(Saved data entries)

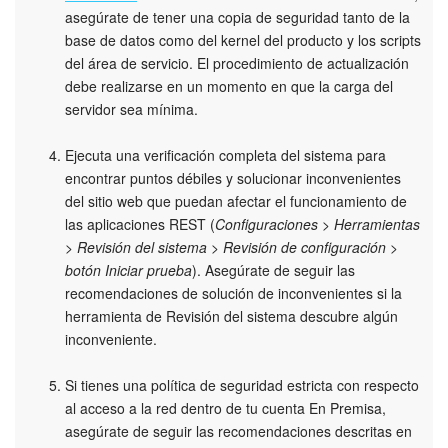
asegúrate de tener una copia de seguridad tanto de la
Automatización
base de datos como del kernel del producto y los scripts
del área de servicio. El procedimiento de actualización
Flujos de trabajo
debe realizarse en un momento en que la carga del
servidor sea mínima.
Marketing
Ejecuta una verificación completa del sistema para
encontrar puntos débiles y solucionar inconvenientes
Gestión del inventario
del sitio web que puedan afectar el funcionamiento de
las aplicaciones REST (
Configuraciones > Herramientas
Telefonía
> Revisión del sistema > Revisión de configuración >
botón Iniciar prueba
). Asegúrate de seguir las
Widget del empleado
recomendaciones de solución de inconvenientes si la
herramienta de Revisión del sistema descubre algún
Configuraciones de la cuenta
inconveniente.
Bitrix24 En Premisa
Si tienes una política de seguridad estricta con respecto
al acceso a la red dentro de tu cuenta En Premisa,
Bitrix24 Messenger
asegúrate de seguir las recomendaciones descritas en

▶ _Task objective_
Pictures are to be dropped, and the remaining data set down exactly.

▶ _Task response_
asegúrate de tener una copia de seguridad tanto de la
Automatización
base de datos como del kernel del producto y los scripts
del área de servicio. El procedimiento de actualización
Flujos de trabajo
debe realizarse en un momento en que la carga del
servidor sea mínima.
Marketing
Ejecuta una verificación completa del sistema para
encontrar puntos débiles y solucionar inconvenientes
Gestión del inventario
del sitio web que puedan afectar el funcionamiento de
las aplicaciones REST (
Configuraciones > Herramientas
Telefonía
> Revisión del sistema > Revisión de configuración >
botón Iniciar prueba
). Asegúrate de seguir las
Widget del empleado
recomendaciones de solución de inconvenientes si la
herramienta de Revisión del sistema descubre algún
Configuraciones de la cuenta
inconveniente.
Bitrix24 En Premisa
Si tienes una política de seguridad estricta con respecto
al acceso a la red dentro de tu cuenta En Premisa,
Bitrix24 Messenger
asegúrate de seguir las recomendaciones descritas en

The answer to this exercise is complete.